Open few positions, don’t do it if you are not sure, avoid full positions and heavy positions, stop losing, carry orders, trade frequently, rush to the top and find the bottom, trade against the trend, place orders with the trend, and move the stop loss to capital preservation after making a profit Position, just hold it and look to expand profit margins. Few people continue to make profits because people are afraid of greed and immaturity. When trading is mature, steady profits will be made. You can send me a private message to communicate with us
I am trading The market has been around for a long time. If you want to survive here, you have to pay attention to many things, including fund management, patience, trading techniques, and mentality control. These are important and many people have spoken about them.
The two most important words I want to say are, quit being greedy.
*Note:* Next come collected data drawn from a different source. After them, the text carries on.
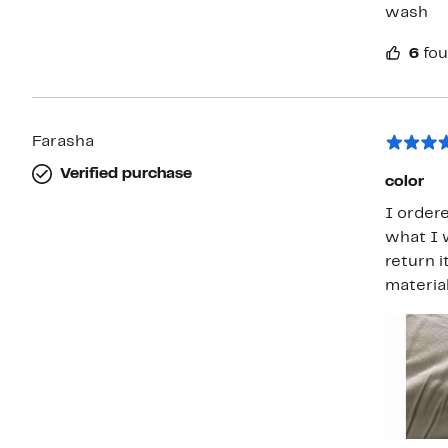
wash
6
fou
Farasha
Verified purchase
color
I ordere
what I w
return 
material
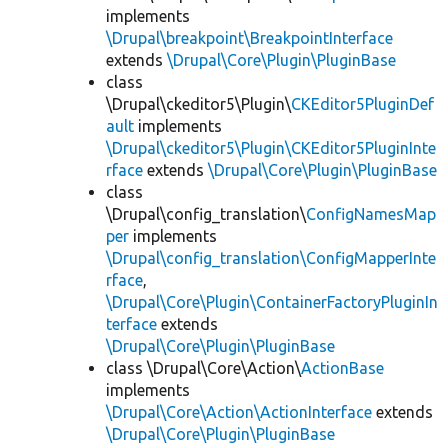
implements
\Drupal\breakpoint\BreakpointInterface
extends
\Drupal\Core\Plugin\PluginBase
class
\Drupal\ckeditor5\Plugin\
CKEditor5PluginDef
ault
implements
\Drupal\ckeditor5\Plugin\CKEditor5PluginInte
rface
extends
\Drupal\Core\Plugin\PluginBase
class
\Drupal\config_translation\
ConfigNamesMap
per
implements
\Drupal\config_translation\ConfigMapperInte
rface
,
\Drupal\Core\Plugin\ContainerFactoryPluginIn
terface
extends
\Drupal\Core\Plugin\PluginBase
class \Drupal\Core\Action\
ActionBase
implements
\Drupal\Core\Action\ActionInterface
extends
\Drupal\Core\Plugin\PluginBase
After trading for a long time, I found that the trading market is a paradox game. The purpose of trading is to make money, and the more the better. Naturally, you should use as much funds as possible, but this may lead to overweight positions and problems with fund management.
Try to seize most of the opportunities you think of, but this may lead to frequent transactions.
The trading industry is different from other industries. Efforts and gains are not directly proportional, and sometimes they may be inversely proportional. The more you want to find more opportunities, the more you want to use as much funds as possible. Not only can you not make money, On the contrary, the more you do, the more you lose, and haste makes waste.
People who want to make a fortune in the futures and stock markets are not good at trading. People who ask how much money they can make in this market before they even enter the market will end up miserable. I have seen people who can make long-term profits because they have a normal mind and it is okay to make money. Those who want to get rich end up broke.
Take only one bowl of the surging river water. Only those who maintain a normal mind from the bottom of their hearts can survive in this market for a long time.
I like the questioner’s attitude towards the futures market, because more people think about how to get rich in the futures market; the questioner’s thinking is the same as mine: long-term.
A good start to trading in the futures market is to have a peaceful mind, a correct understanding of trading, and reasonable expectations for returns.
Here are some details:
There are three elements of futures market trading: technology, capital management, and mentality.
To survive in the futures market, you only need two things: carefully formulate a trading plan and strictly implement the trading plan.
First of all: establish a trading system, then implement it seriously and gradually improve it. Combine the two or three indicators you are most familiar with. Determine the direction, stop loss, and take profit. These are all set. If you are a newcomer to the futures market, you must be prepared not to make money for two years, because this period is the running-in period for you, the market, and the system.
Secondly: Understand the important aspects of fund management and conduct transactions according to the principles of fund management.
Again: have a peaceful mind (very important), consider survival first, and then consider profitability. As long as you maintain a peaceful mind, there will be less fear and greed in trading; your execution will be better. When desires are great, the weaknesses of human nature will be magnified. When human nature is magnified, it will be more difficult for us to control ourselves.
In the early stages of trading, be sure not to set too high a target. Just make a trading plan seriously and strictly implement the plan.
Summary: Trading is a very simple thing, and it is the human mind that is responsible.